■ What is needed
Go through the records and report each line holding the string "Cable".

[[ Working data, beginning ]]

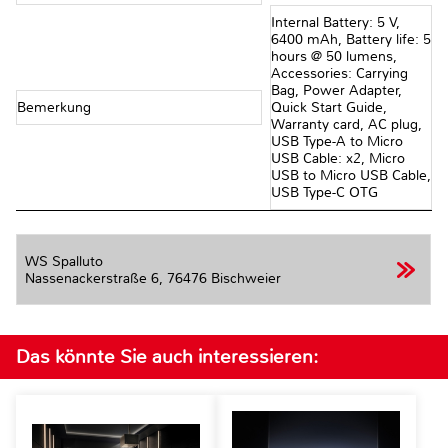
Internal Battery: 5 V,
6400 mAh, Battery life: 5
hours @ 50 lumens,
Accessories: Carrying
Bag, Power Adapter,
Bemerkung
Quick Start Guide,
Warranty card, AC plug,
USB Type-A to Micro
USB Cable: x2, Micro
USB to Micro USB Cable,
USB Type-C OTG
WS Spalluto
Nassenackerstraße 6,
76476 Bischweier
Das könnte Sie auch interessieren:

[[ Working data, end ]]

■ Exercise response
USB Cable: x2, Micro
USB to Micro USB Cable,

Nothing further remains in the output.